The issue of sexual violence as a weapon of war presents unique challenges, according to Ruth Halperin-Kaddari, a founding member of the Dinah Project as well as a founding academic director of The Ruth and Emanuel Rackman Center for the Advancement of Women’s Status at Bar-Ilan University, where she is a professor of law.

“It is often impossible to connect a specific perpetrator to a specific victim, which is the usual way that prosecution works,” Halperin-Kaddari told JNS in a recent interview. “In the case of Oct. 7, there are very few survivors because most of the women were killed afterwards.”
In addition, she said, much of the forensic evidence that would have proven the use of sexual violence was destroyed in the fighting. “It was a war zone,” she said. “The first priority was to recover the bodies, identify them and bring them to burial, so no forensic tests were performed.”
Halperin-Kaddari previously served three terms on the United Nations Committee on Elimination of All Forms of Discrimination Against Women (CEDAW).
The Dinah Project, named after the Biblical Dinah, the daughter of Jacob who was raped, was launched after the Oct. 7 massacre to pursue justice for victims of sexual violence. It was founded by Halperin-Kaddari, a legal scholar and former chief military prosecutor, Att. Col (Res.) Sharon Zagagi-Pinhas, and former judge and deputy attorney general Nava Ben-Or.
The project has recently published a book titled A Quest for Justice: October 7 and Beyond, which offers a legal framework to analyze the systematic use of sexual violence as a weapon of war during the Oct. 7 attacks by Hamas on Israel.
The project had developed a legal concept of “joint responsibility” to enable the prosecution of members of Hamas.
It is difficult to know just how many women endured sexual violence, both on Oct. 7 and afterward, while being held as hostages. Halperin-Kaddari said that there is clear evidence of severe sexual acts such as rape, torture and humiliation as well as incidents of gang rape, including at the Nova Music Festival at which Hamas terrorists murdered 378 people.
In early 2024, the Special Representative of the United Nations Secretary-General, Pramila Patten, led an official visit to Israel, accompanied by a team of technical experts.
“The team found a pattern of victims, mostly women, who were partially or fully naked, their bodies shot and mutilated, across multiple locations,” according to a United Nations report of the visit.
“While acknowledging the circumstantial nature of this evidence, the team concluded it indicates deliberate sexual violence, including sexually motivated torture and cruel treatment. The team was also convinced that this violence persists against the remaining hostages,” it stated.
In August 2025, U.N. Secretary General António Guterres added Hamas to the blacklist of entities that use sexual violence as a weapon of war, which is a dramatic move and one of the goals of the Dinah Project.

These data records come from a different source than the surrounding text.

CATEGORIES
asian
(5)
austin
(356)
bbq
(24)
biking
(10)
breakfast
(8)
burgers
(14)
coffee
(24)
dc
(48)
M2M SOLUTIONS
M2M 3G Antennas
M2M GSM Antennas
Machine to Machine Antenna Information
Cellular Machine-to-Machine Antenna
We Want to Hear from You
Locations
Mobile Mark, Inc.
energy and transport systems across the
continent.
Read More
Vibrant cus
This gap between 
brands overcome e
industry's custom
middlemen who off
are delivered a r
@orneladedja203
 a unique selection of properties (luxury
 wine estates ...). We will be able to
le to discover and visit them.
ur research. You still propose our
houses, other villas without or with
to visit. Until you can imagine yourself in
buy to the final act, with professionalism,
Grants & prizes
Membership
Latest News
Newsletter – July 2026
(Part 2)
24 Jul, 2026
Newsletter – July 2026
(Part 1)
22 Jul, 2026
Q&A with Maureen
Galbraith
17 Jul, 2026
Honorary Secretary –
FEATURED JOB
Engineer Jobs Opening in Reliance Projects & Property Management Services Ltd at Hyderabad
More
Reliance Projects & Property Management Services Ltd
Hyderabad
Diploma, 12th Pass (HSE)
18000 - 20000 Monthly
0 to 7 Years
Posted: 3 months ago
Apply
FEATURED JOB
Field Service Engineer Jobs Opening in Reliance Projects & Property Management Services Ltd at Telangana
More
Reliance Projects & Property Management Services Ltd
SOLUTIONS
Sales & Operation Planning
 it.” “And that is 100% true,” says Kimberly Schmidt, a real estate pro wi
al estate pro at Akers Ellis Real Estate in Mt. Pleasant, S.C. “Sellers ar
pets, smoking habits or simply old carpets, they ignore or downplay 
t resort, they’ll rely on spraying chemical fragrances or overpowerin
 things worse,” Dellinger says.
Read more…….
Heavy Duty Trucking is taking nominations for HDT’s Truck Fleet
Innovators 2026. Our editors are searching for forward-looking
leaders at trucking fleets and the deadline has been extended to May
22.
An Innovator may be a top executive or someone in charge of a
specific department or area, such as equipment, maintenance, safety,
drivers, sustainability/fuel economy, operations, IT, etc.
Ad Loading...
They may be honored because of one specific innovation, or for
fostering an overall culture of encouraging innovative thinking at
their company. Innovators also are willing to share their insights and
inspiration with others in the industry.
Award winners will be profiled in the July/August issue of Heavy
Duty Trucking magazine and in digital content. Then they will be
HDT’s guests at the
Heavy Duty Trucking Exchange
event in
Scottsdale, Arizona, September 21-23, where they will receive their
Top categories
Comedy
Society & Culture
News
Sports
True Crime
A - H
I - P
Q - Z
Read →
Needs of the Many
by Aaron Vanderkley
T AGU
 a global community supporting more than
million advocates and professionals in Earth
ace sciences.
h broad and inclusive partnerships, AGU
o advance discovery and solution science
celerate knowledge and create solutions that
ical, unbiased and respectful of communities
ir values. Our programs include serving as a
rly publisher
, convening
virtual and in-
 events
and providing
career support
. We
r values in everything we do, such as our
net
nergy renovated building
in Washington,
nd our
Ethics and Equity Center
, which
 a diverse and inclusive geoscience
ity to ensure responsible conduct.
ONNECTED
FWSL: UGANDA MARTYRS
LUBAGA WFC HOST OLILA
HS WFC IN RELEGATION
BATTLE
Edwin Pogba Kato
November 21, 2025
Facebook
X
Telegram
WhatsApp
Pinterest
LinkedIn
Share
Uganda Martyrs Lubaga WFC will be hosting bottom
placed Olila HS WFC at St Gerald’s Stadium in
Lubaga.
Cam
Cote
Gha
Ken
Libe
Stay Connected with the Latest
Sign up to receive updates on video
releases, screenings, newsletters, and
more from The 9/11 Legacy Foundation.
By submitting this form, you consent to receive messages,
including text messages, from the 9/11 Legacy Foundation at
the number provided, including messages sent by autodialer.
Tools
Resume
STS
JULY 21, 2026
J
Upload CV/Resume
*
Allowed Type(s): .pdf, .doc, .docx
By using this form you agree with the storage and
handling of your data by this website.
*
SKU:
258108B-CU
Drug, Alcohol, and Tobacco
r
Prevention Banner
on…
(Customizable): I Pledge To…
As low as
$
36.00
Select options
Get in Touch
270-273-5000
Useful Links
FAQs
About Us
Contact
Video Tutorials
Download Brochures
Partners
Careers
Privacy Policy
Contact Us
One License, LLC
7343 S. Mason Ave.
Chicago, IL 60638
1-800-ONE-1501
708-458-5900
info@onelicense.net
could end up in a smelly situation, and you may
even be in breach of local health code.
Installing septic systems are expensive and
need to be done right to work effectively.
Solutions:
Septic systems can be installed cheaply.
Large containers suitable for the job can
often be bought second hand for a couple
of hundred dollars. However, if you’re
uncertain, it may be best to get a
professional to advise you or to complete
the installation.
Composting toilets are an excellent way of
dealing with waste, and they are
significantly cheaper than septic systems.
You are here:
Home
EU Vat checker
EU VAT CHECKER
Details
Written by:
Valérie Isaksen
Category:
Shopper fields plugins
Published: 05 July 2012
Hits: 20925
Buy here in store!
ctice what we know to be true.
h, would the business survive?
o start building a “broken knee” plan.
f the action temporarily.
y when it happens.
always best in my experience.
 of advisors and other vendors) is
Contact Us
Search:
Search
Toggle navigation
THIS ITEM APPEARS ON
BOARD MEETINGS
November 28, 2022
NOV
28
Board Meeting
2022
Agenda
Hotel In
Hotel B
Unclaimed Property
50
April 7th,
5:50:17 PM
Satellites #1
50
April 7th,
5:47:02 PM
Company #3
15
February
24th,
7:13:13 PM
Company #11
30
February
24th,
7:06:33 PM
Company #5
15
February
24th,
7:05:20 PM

“Our argument is that all those who entered Israel with the aim of total destruction under the genocidal ideology of Hamas are responsible for everything that took place as part of that attack, even if we cannot prove that this specific person engaged in this special action,” Halperin-Kaddari said.
Zagagi-Pinhas, the director of the Dinah Project, said she believed that the legal doctrine it has formulated will have implications beyond Israel as well.
“We hope our legal doctrine will be adopted in other countries and organizations,” she told JNS. “It could also be relevant to civil lawsuits and international claims.”

So far, Israel has not charged any of the hundreds of Hamas terrorists arrested on Oct. 7.
“It is taking a lot of time,” Ben-Or told JNS. “I know they are working very hard and it’s a complicated issue which involves a lot of policy issues. We are also still in an ongoing situation of war.”
The Dinah Project, which is under the auspices of The Rackman Center at Bar Ilan University, relies on donations from both inside Israel and abroad.